Number of lines with the string "ТЫСЯЧ" in the entries below: report it, and nothing besides.

### Provided data:
*-*-*
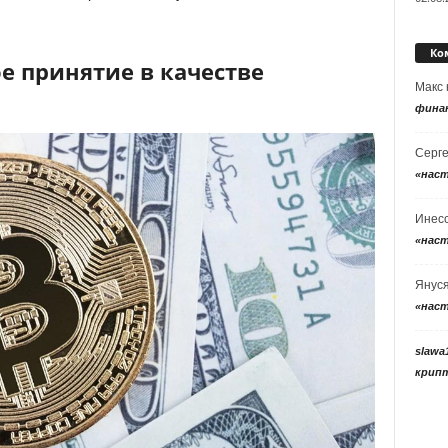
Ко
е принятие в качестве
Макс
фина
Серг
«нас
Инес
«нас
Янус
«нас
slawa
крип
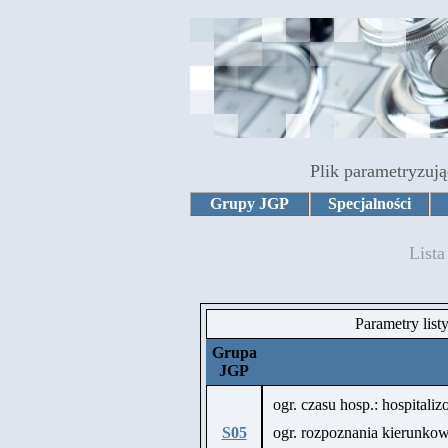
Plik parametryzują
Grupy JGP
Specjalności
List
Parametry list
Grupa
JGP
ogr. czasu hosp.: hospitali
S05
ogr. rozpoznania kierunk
*-*-*
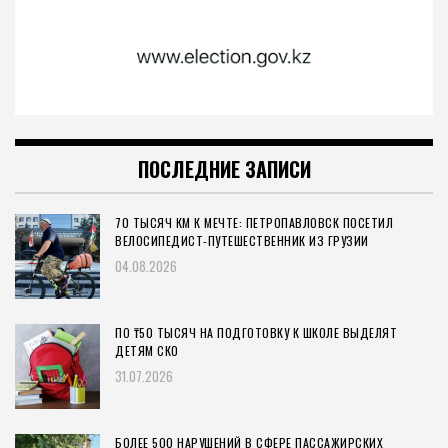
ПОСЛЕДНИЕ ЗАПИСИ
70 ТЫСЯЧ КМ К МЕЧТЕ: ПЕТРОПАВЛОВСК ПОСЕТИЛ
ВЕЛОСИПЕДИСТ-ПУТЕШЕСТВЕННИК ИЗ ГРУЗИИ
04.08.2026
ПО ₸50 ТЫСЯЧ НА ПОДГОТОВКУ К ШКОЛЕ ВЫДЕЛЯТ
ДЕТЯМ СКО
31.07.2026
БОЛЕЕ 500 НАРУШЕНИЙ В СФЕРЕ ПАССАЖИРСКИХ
*-*-*
### Result of the exercise:
2